The fabrication of single-walled carbon nanotube field-effect transistors (CNTFETs) has been the subject of extensive research, but challenges remain. The yield of well performing devices is often low because currently there is no effective way to separate metallic carbon nanotubes, which shunt FET characteristics, from semiconducting tubes, which are the active elements of the device.

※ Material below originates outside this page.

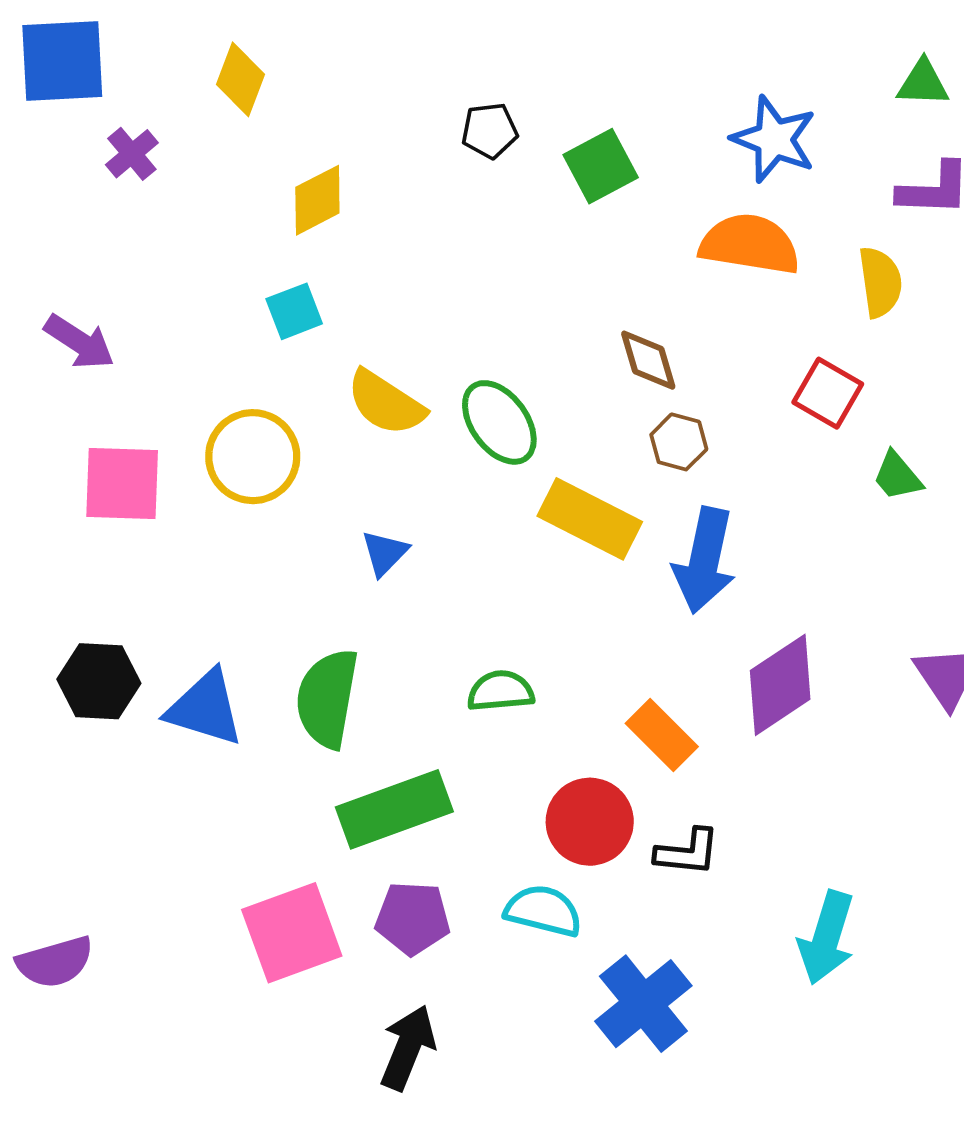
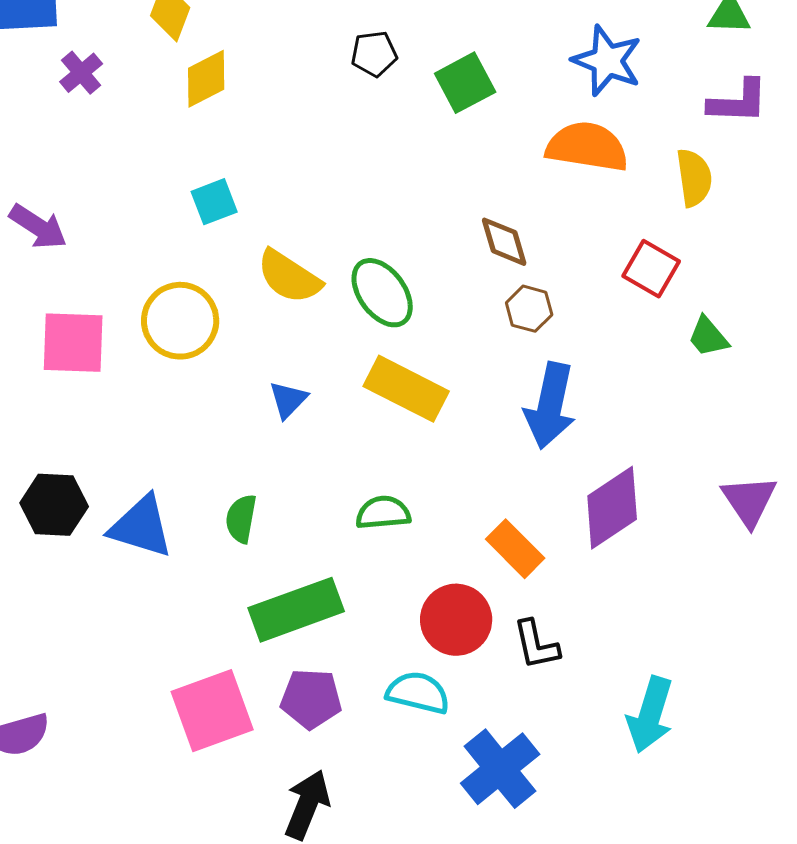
yellow diamond: (317, 200) -> (206, 79), moved
yellow rectangle: (590, 519) -> (406, 389), moved
green semicircle: (327, 698) -> (241, 519), size x0.6
black L-shape: (687, 852) -> (536, 645), turned 72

To solve this problem, researchers at Alabama A&M University and the Center for Functional Nanomaterials at Brookhaven National Laboratory have replaced metal electrodes for semiconducting ones in CNTFETs. The reason for this substitution resides in the current-blocking action produced by the back-to-back metal–semiconductor junctions formed at the interfaces between semiconducting electrodes and metallic nanotubes. This current-blocking action electrically isolates metallic nanotubes and as a result improves the performance of the device.
The figure above shows a schematic of the CNTFET with semiconducting (Sb2Te3 or Bi2Te2Se) source/drain contacts. IV curves are pMOS-like and have a higher on/off drain-source current ratio at large drain-source voltages and better saturation of drain-source current with increasing drain-source voltage than curves from reference devices fabricated with gold source/drain contacts. The researchers believe that the fabrication processes can be applied to other semiconductor electrode materials and could be employed in future wafer-scale CNTFET-based nanoelectronic circuits.
The researchers presented their work in Nanotechnology.